Crescent St. has been pedestrian-only since the start of the weekend, a measure the city took to prop up struggling businesses, and Schmidt said the past two days have been “the busiest” since the restaurant re-opened a month ago.

She said many employees have been discouraged and, while they try to keep their spirits up and smile, it can be hard for customers to see that effort behind their masks.

One manager of a nearby restaurant who wasn't authorized to speak to media said the situation has been difficult on both finances and morale.

“Employees are crying,” they said.

The ongoing pandemic presents “a lot of challenges to overcome,” said Quebec Restaurant Association vice-president Francois Meunier. “We must absolutely not take for granted that re-opening dining rooms at 1/8 or 3/8 capacity allows us to say we are in the clear.”

Meunier said the three months of closures at the pandemic's onset were “a disaster” that “did a lot of damage.”

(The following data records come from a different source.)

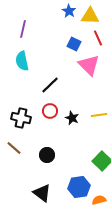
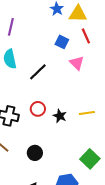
pink triangle: (89, 65) -> (77, 63), size x0.7
black line: (50, 85) -> (38, 72), moved

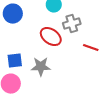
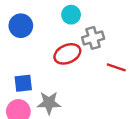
red ellipse: (51, 37) -> (67, 54), turned -60
gray star: (41, 67) -> (49, 103), moved

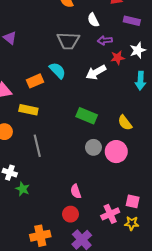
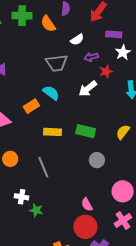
white semicircle: (93, 20) -> (77, 40), turned -88
white star: (138, 50) -> (123, 52), moved
yellow rectangle: (28, 110) -> (52, 132), moved
yellow semicircle: (125, 123) -> (123, 132), turned 84
pink circle: (116, 152) -> (123, 191), moved
red circle: (70, 214) -> (85, 227), size x1.5

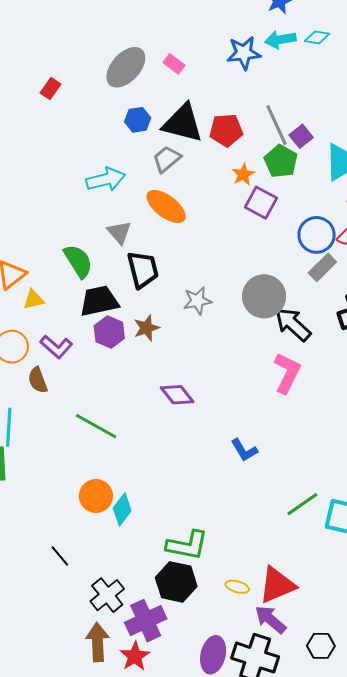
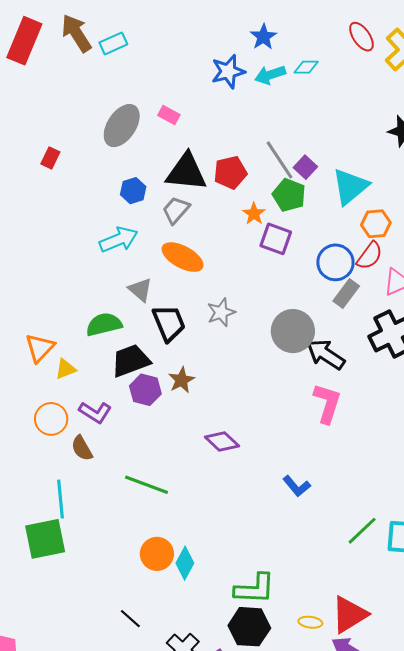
blue star: (244, 53) -> (228, 71), moved
blue hexagon: (138, 120) -> (133, 191), moved
green semicircle: (78, 261) -> (104, 324), turned -63
gray star: (197, 301) -> (221, 312), moved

According to a survey conducted by the association, 61 per cent of restauranteurs said they will have to close their doors if the distancing rules and government assistance measures remain the same beyond Christmas.

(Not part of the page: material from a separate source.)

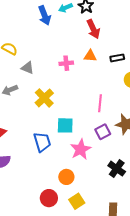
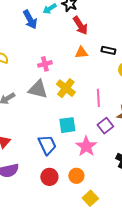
black rectangle: (117, 58) -> (108, 50), turned 32
pink cross: (66, 63) -> (45, 64), moved
gray triangle: (27, 68) -> (38, 89), moved, size x1.5
yellow cross: (44, 98) -> (66, 88), moved
red circle: (49, 198) -> (49, 177), moved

The struggle has been particularly harsh in downtown food courts. At the new Time Out Market in the Eaton Centre, which had opened to great fanfair just before the pandemic, opening hours have been significantly reduced and restaurants are only opening at noon.

Irene Poon, co-owner of Japanese restaurant Edo, said that rent remains at $16,000 per month but “some days, we only make $200 in sales.”

“When it opened, customers were excited to come back,” she said. “After a week or two, there was hardly anyone left. Since last week, with the requirement to wear a mask in the mall and construction holidays, there are even fewer customers.”

Poon said she is trying to stay positive and hopes a COVID-19 vaccine is quickly made available or the government increases aid.

Downtown restaurants are particularly affected by a lack of students, tourists and office tower employees who have taken to teleworking.

Only five per cent of workers were heading to their downtown offices before the province authorized a gradual return, according to the Montreal Metropolitan Chamber of Commerce. The city also projects fewer than 1 million tourists will visit this year, compared to the yearly average of 11 million.

“It will have immense consequences,” said Meunier. “We can't think that people will find a minimum of frequentation with only the neighbourhood's residents.”